> _Try it_:
Look through the listing below for the string "Scientific". Show each line where it occurs.

> _Provided entries_:
......
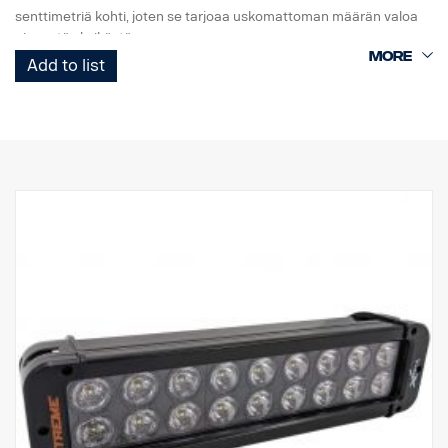
senttimetriä kohti, joten se tarjoaa uskomattoman määrän valoa
pienestä yksiköstä.
Add to list
Tämä on Black Edition -versio tästä LED-telineestä. Siinä on musta
tausta, joka antaa hienovaraisemman ilmeen kuin aiempi
kromitausta.
E-merkitty
Valokotelo: Vankka alumiini
Jännite: 24 V
Virrankulutus: 2,5 ampeeria, 24 V
IP-luokka: IP68
Tärinäluokka: 15,6G
Toimintalämpötila: -40 °C / +80 °C
Korkeus: 95,25 mm, syvyys: 84,07 mm, leveys: 201 mm
Watit: 60 LED: 12 kpl x 5W
Raakaluumenit: 6 336
Teholliset luumenit: 4 440
Linssi: Polykarbonaatti
Valokuvio: 10 ° Spot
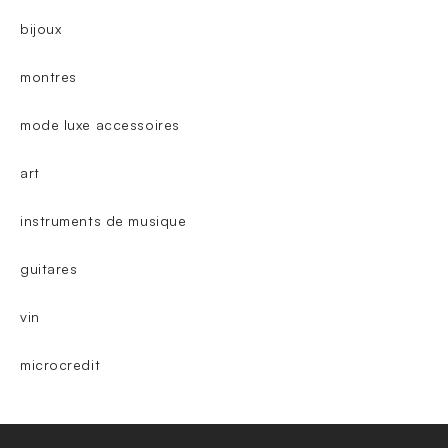
bijoux
montres
mode luxe accessoires
art
instruments de musique
guitares
vin
microcredit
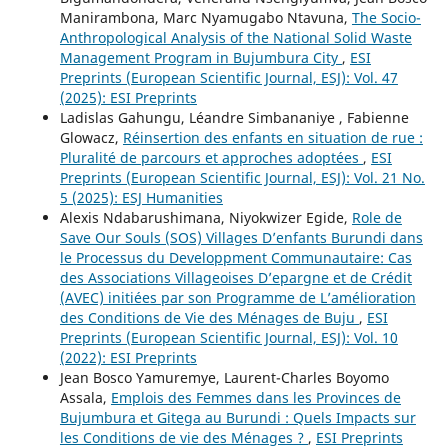
Manirambona, Marc Nyamugabo Ntavuna,
The Socio-
Anthropological Analysis of the National Solid Waste
Management Program in Bujumbura City
,
ESI
Preprints (European Scientific Journal, ESJ): Vol. 47
(2025): ESI Preprints
Ladislas Gahungu, Léandre Simbananiye , Fabienne
Glowacz,
Réinsertion des enfants en situation de rue :
Pluralité de parcours et approches adoptées
,
ESI
Preprints (European Scientific Journal, ESJ): Vol. 21 No.
5 (2025): ESJ Humanities
Alexis Ndabarushimana, Niyokwizer Egide,
Role de
Save Our Souls (SOS) Villages D’enfants Burundi dans
le Processus du Developpment Communautaire: Cas
des Associations Villageoises D’epargne et de Crédit
(AVEC) initiées par son Programme de L’amélioration
des Conditions de Vie des Ménages de Buju
,
ESI
Preprints (European Scientific Journal, ESJ): Vol. 10
(2022): ESI Preprints
Jean Bosco Yamuremye, Laurent-Charles Boyomo
Assala,
Emplois des Femmes dans les Provinces de
Bujumbura et Gitega au Burundi : Quels Impacts sur
les Conditions de vie des Ménages ?
,
ESI Preprints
......
> _Written answer_:
Preprints (European Scientific Journal, ESJ): Vol. 47
Preprints (European Scientific Journal, ESJ): Vol. 21 No.
Preprints (European Scientific Journal, ESJ): Vol. 10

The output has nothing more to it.